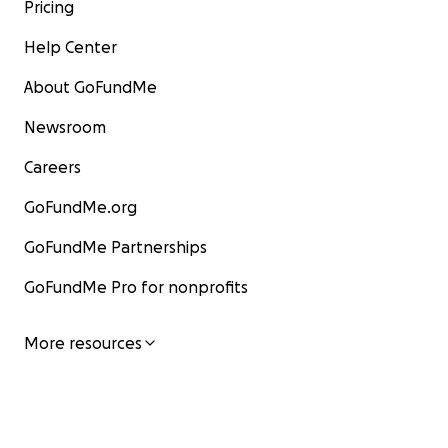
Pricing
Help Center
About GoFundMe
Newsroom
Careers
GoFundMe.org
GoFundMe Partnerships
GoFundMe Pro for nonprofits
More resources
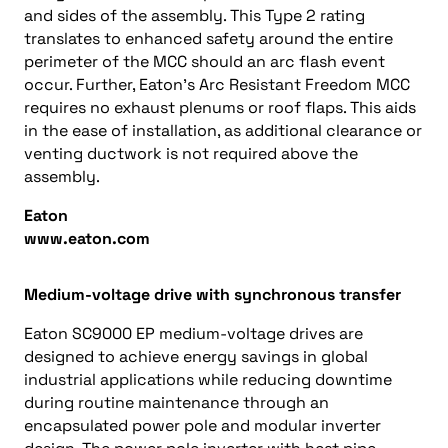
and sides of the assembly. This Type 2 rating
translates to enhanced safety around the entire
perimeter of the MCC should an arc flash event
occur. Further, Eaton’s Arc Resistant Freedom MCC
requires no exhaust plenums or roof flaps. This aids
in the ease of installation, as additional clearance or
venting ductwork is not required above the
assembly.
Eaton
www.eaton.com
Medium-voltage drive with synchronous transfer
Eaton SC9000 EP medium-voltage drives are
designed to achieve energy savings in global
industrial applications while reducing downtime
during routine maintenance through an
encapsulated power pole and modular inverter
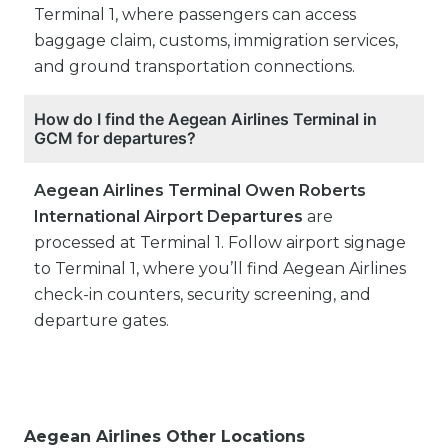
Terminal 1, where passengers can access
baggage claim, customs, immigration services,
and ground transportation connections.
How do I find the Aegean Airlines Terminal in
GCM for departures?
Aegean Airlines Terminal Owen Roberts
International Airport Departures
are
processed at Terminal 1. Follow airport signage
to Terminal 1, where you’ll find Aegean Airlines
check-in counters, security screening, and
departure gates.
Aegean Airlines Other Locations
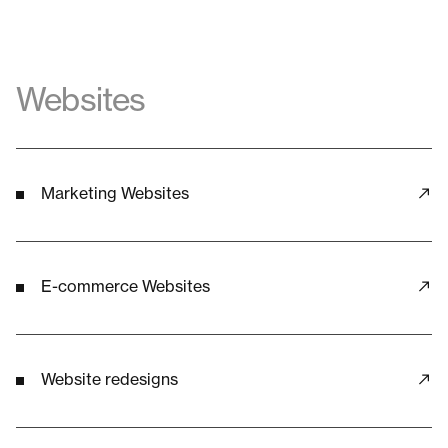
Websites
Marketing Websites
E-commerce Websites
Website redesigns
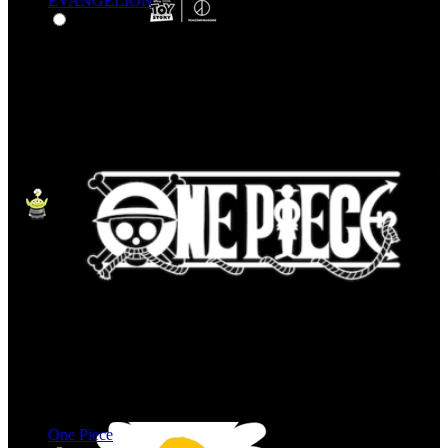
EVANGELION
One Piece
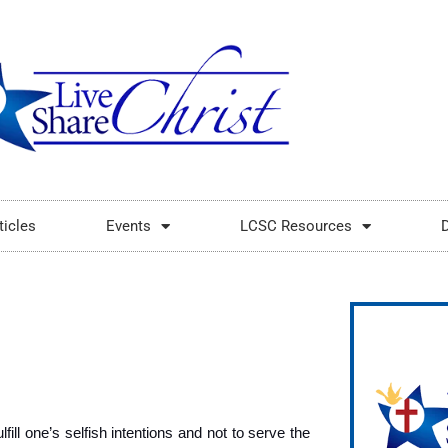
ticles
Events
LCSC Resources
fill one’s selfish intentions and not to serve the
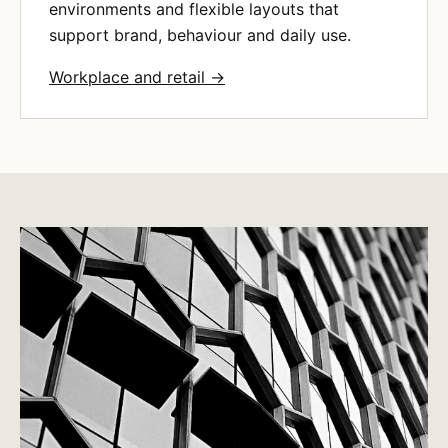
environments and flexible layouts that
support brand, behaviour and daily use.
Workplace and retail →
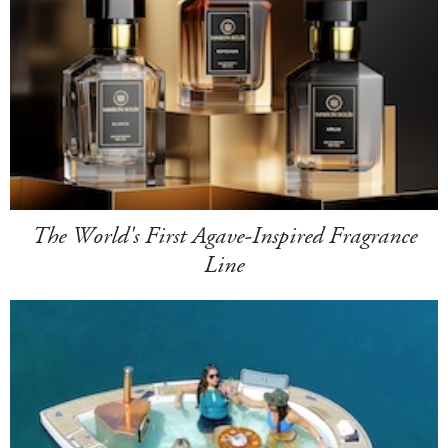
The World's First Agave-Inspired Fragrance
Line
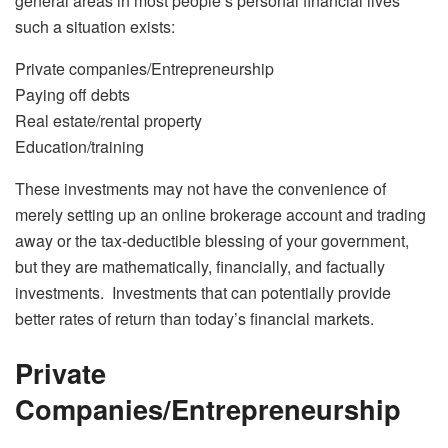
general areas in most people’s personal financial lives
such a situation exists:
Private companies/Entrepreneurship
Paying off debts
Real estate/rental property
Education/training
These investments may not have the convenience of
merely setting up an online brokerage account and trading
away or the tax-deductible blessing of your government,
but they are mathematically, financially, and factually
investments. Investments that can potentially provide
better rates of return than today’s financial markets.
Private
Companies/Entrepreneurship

Problem to work on:
In the data above, how many lines carry the string "where"? Only the number should be given.

Response below:
2